Canterbury captain Graham has dismissed talk the Bulldogs are in crisis mode after their 38-0 loss to the Panthers on the weekend handed the club their fourth successive loss.
Des Hasler's men have only won five of their last 17 games since the backend of the 2016 Telstra Premiership season and are in danger of missing the finals for the first time since 2012 with another loss on Monday afternoon against St George Illawarra.
With ongoing speculation surrounding Hasler, board issues and a reportedly unhappy playing group, a strongly-spoken Graham set the record straight before training on Wednesday.
"We take full responsibility and realise that results haven’t been at the level everyone expects here internally," Graham said.
"We've lost four in a row but we are halfway through the season with plenty still to play for.
"I don't buy into the narrative that we're a club in crisis whatsoever."
With speculation Hasler has lost the support of the players despite the club re-signing the premiership-winning coach back in April, the Bulldogs skipper was quick to put the rumour to bed and believed it was an easy excuse to use after poor results.
Talk of fans turning their back on the side after 13 rounds has also surfaced online, however the 31-year-old was not sure what that was going to achieve.
"There is no truth to it and I don't get why anyone would say that," Graham said of the coaching rumours.
"Sport is sometimes overanalysed a lot and people look for an excuse or a reason and I think people hold onto that.
"We just weren't good enough on the weekend and we've had a couple of performances like that but talk of us not wanting to play for a coach is not true.
"We share [the fans'] disappointment; I understand to some extent what they go through with distances some travel and what it means to them on a daily basis.
"They were here before I was and they'll still be here when I'm long gone.
"They care and are passionate with a level of expectation so it's up to us as players to manage and reach that for them."
Graham confirmed club chairman Ray Dib addressed the players post-game, but said it was a regular occurrence for the side to openly discuss their performances regardless of the result.
"Like after every game win, lose or draw, we have a discussion about things we did well and didn't," he said.
"Ray did come into the change room, he's there every game and what he said I wouldn't repeat that because it's private.
"Des was there the whole time and we all spoke openly.
"You've got two people at the club that want results to change – that's how I look at it."
Canterbury's inability to attack has come under fire in the past 18 months and is again in the spotlight after only managing 10 points per game in their month of defeats.
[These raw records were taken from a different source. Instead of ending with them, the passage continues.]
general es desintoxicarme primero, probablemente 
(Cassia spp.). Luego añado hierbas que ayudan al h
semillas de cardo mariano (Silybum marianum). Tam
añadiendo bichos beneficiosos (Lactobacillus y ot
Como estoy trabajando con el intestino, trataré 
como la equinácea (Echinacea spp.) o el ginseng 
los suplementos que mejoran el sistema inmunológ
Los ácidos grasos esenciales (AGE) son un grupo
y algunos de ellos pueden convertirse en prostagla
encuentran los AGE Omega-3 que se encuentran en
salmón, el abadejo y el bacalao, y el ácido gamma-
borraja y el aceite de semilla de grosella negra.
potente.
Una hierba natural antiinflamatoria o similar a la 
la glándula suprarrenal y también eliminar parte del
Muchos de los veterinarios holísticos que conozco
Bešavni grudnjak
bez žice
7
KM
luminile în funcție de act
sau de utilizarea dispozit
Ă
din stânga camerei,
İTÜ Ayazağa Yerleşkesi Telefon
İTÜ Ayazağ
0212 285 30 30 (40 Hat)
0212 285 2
Newcastle have scored more points (196) than Hasler's side and the Bulldogs (178) only fall behind Wests Tigers (164) in the attack department after 13 rounds.
Graham was reluctant to put it down to their style but rather the fundamentals of the game.
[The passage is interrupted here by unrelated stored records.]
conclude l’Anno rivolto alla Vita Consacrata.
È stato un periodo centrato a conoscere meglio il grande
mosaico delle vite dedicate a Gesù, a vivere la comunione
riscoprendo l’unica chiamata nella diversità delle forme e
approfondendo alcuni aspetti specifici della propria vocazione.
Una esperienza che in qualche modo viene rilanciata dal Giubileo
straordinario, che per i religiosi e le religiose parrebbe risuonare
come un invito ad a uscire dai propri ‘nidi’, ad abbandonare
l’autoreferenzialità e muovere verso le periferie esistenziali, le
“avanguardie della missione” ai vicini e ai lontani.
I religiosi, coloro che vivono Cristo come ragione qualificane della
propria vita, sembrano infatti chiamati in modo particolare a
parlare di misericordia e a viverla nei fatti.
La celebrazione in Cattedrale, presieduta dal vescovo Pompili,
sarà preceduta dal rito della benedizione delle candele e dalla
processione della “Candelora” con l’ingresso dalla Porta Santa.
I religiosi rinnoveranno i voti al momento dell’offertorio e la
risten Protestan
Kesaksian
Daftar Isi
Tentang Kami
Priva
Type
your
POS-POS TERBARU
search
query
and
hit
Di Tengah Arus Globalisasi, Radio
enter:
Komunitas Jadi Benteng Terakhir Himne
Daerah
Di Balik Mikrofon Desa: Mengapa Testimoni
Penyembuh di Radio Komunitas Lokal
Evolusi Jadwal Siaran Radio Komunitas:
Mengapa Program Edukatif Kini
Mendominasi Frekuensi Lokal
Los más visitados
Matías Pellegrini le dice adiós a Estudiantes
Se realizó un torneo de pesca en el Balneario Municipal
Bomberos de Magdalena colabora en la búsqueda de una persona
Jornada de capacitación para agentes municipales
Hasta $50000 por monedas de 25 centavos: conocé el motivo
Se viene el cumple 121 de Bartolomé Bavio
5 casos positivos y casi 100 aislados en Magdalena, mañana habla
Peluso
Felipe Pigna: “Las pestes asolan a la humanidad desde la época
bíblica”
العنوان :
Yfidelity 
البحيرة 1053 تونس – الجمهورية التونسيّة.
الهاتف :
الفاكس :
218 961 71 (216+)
"Style in football doesn't lead to certain mistakes and doesn't account for missed and ineffective tackles," he said.
"I think there is more than one way of a successful way to play and we need to strip back and look at some of the fundamental errors, rather than a style issue."
The Bulldogs will be boosted by the return of inspirational five-eighth Josh Reynolds from a hamstring injury and have won nine of their last 10 games against the Dragons.
"I can guarantee fans we've got a committed playing group and staff that are going to try and do everything they can to get the win," Graham said.
"We can't change [the past results] now but we can respond like we did against Brisbane.
"We've moved on from that game and look forward to seeing what we've learnt from that game and how we respond.
"We don't want to give St George any added motivation but we're turning up on Monday… don't worry about that."